Just in terms of impact it can be argued that major corporations wield more power than governments. The social impact is unequaled, and policies like Neoliberalism and Austerity only increase that impact. For example; one of the major issues in any election campaign is always unemployment. Candidates for political office always promise to create jobs, and every incumbent politician claims every quarter to have created X number of new jobs, and so on.
Well, of course, governments do not create jobs (unless you are talking about the public sector, and with Neoliberalism and Austerity, the public sector is being slashed to pieces everywhere you look.

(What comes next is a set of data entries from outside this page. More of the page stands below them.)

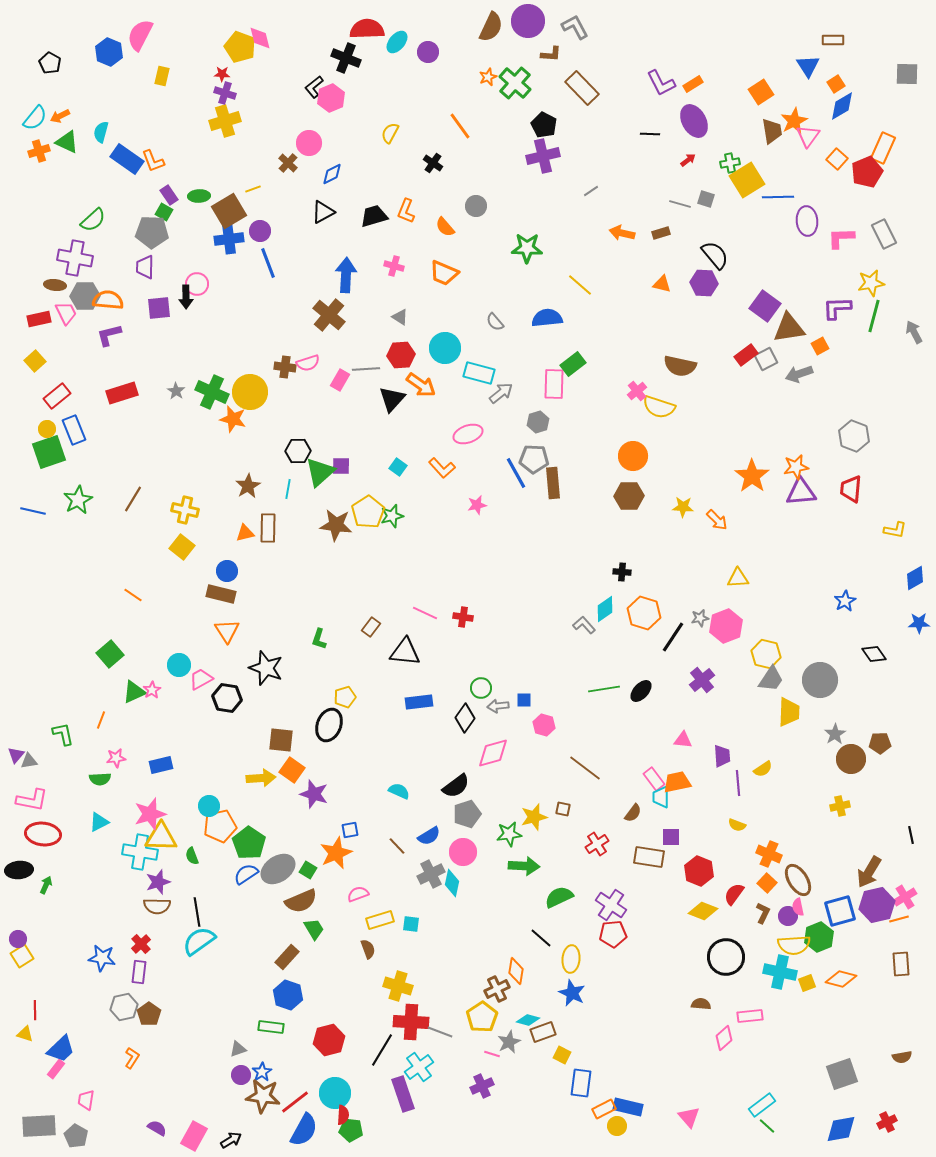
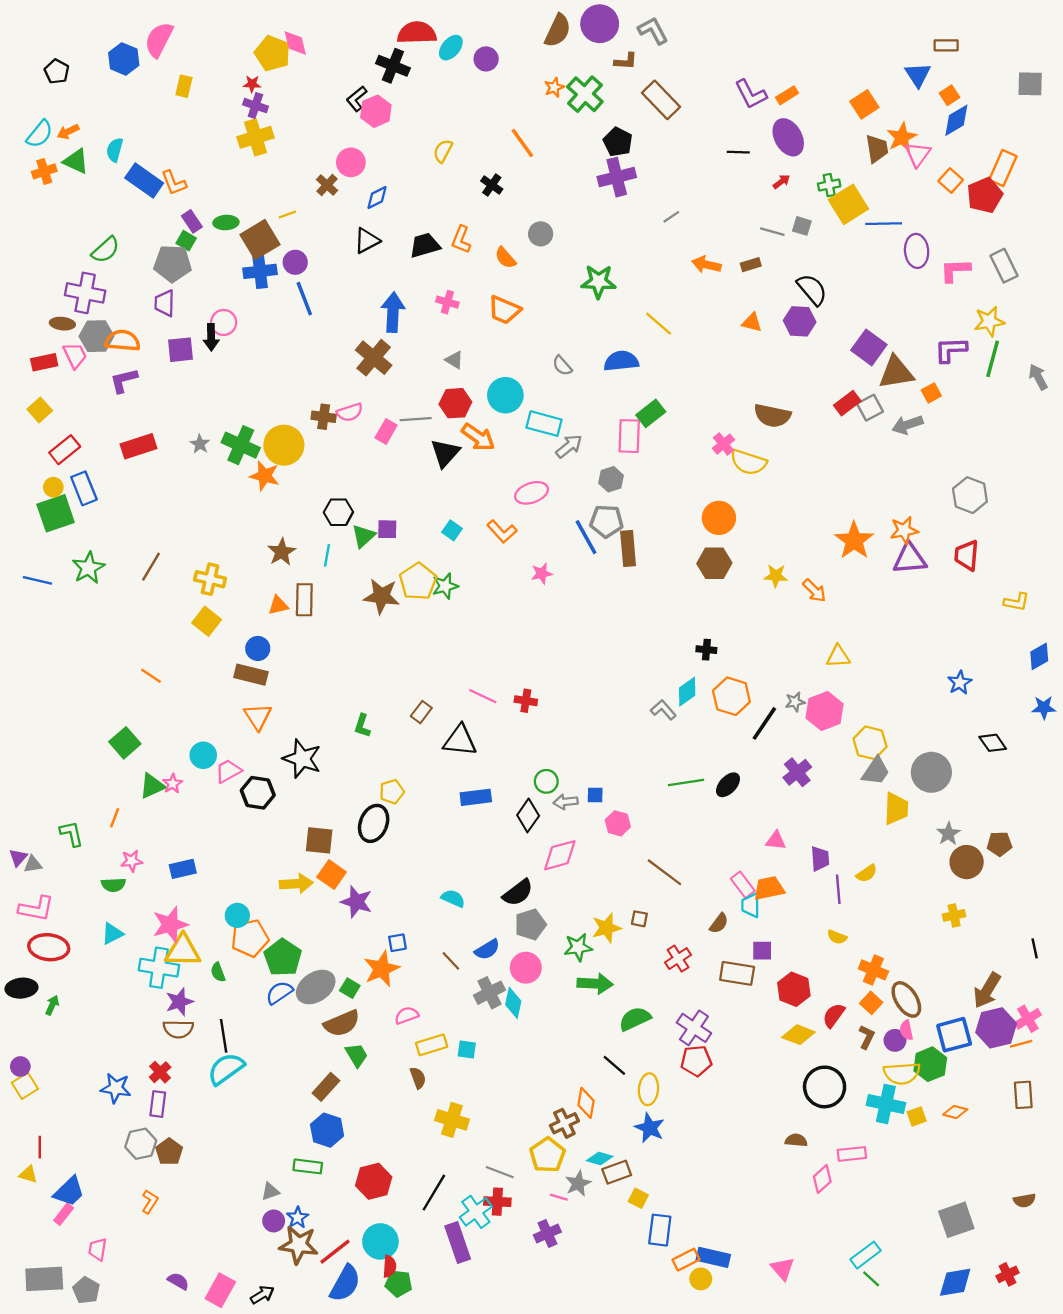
green triangle: (320, 472) -> (363, 536), size x0.7
orange diamond: (841, 979) -> (955, 1112), size x0.7
red cross: (411, 1022) -> (497, 1202), moved, size x0.7

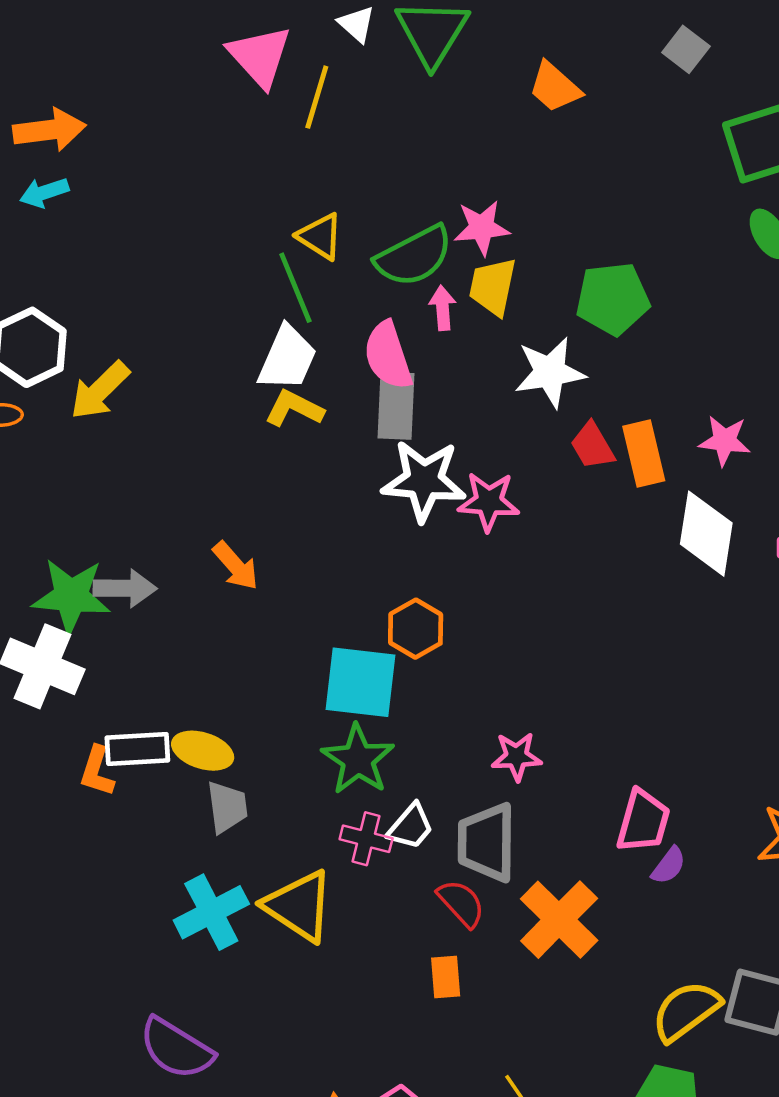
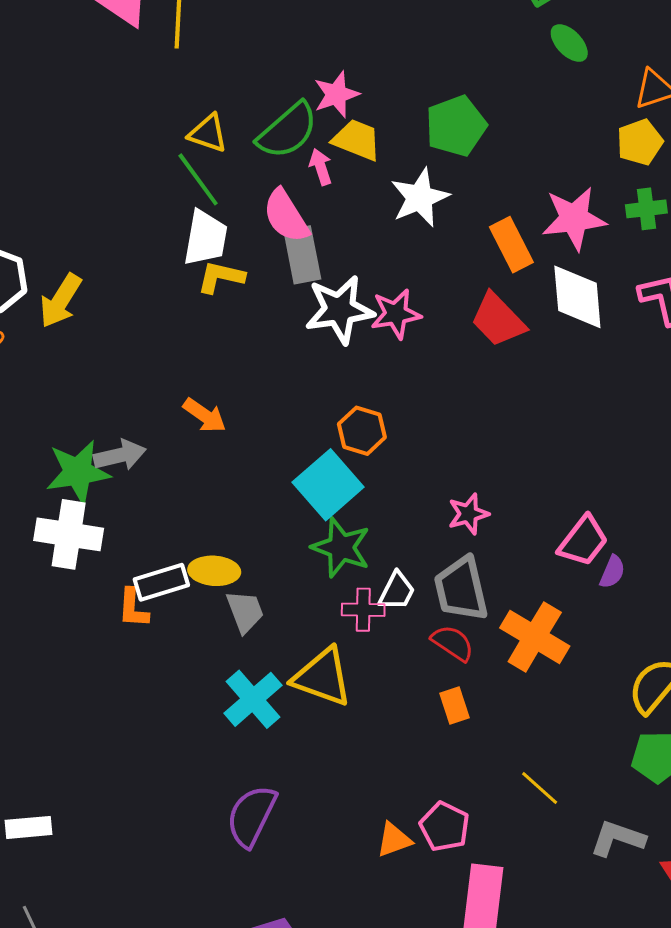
yellow trapezoid: (493, 287) -> (357, 140), turned 114
pink star: (725, 441) -> (574, 218), size x1.5
red trapezoid: (592, 446) -> (498, 320), moved, size x1.4
cyan square: (360, 682) -> (328, 485), turned -34
pink trapezoid: (643, 821) -> (583, 541), turned 36
purple semicircle: (176, 1048) -> (251, 816), turned 98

No. Companies create jobs. Companies create employment and they create unemployment. Companies decide what workers’ wages will be, and that translates to determining their standard of living. They decide the price of goods and services, which translates to determining the cost of living. They decide where they will invest, where they will operate, where they will set up a factory or an office or any other facility; and that choice has a tangible, quantifiable impact on the development of that area, and upon the lives of the people who live there.

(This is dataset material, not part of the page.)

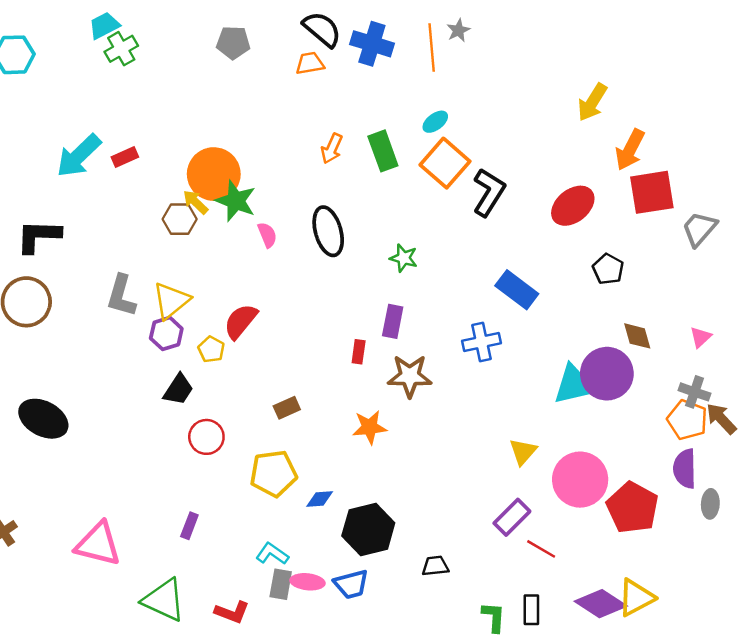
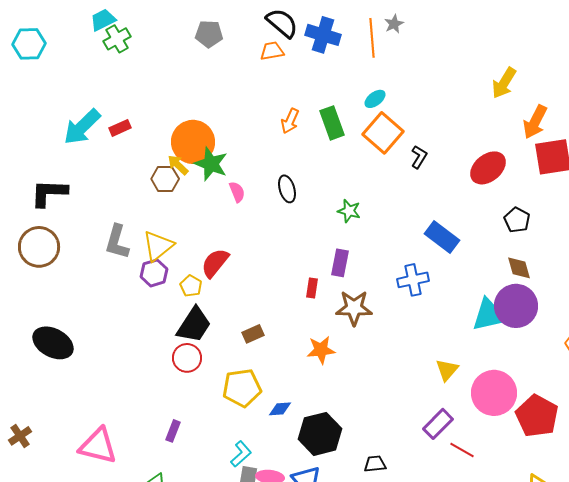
black L-shape: (489, 192) -> (419, 157), size x0.6
black ellipse: (328, 231) -> (287, 189), size x0.7
brown diamond: (637, 336) -> (519, 268), moved
black trapezoid: (178, 389) -> (194, 325), moved, size x1.4
cyan L-shape: (272, 554) -> (241, 454), turned 104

When you are talking about major multinational corporations, huge conglomerate companies with dozens of subsidiaries; these become in practical terms, their own economies. And they are Command Economies. Decisions made in the corporate boardrooms can determine whether or not the people within their sphere of influence have livelihoods, how much money they can make, how much money they have to spend, what goods and services will be available to them, whether or not the infrastructure in their area will be developed or derelict, whether or not they can afford to send their children to school, or what type of school they can afford to send their children to, and so on. Their decisions can have inter-generational impact. And I am not even discussing the environmental impact these decisions can have, and what that can mean for the population.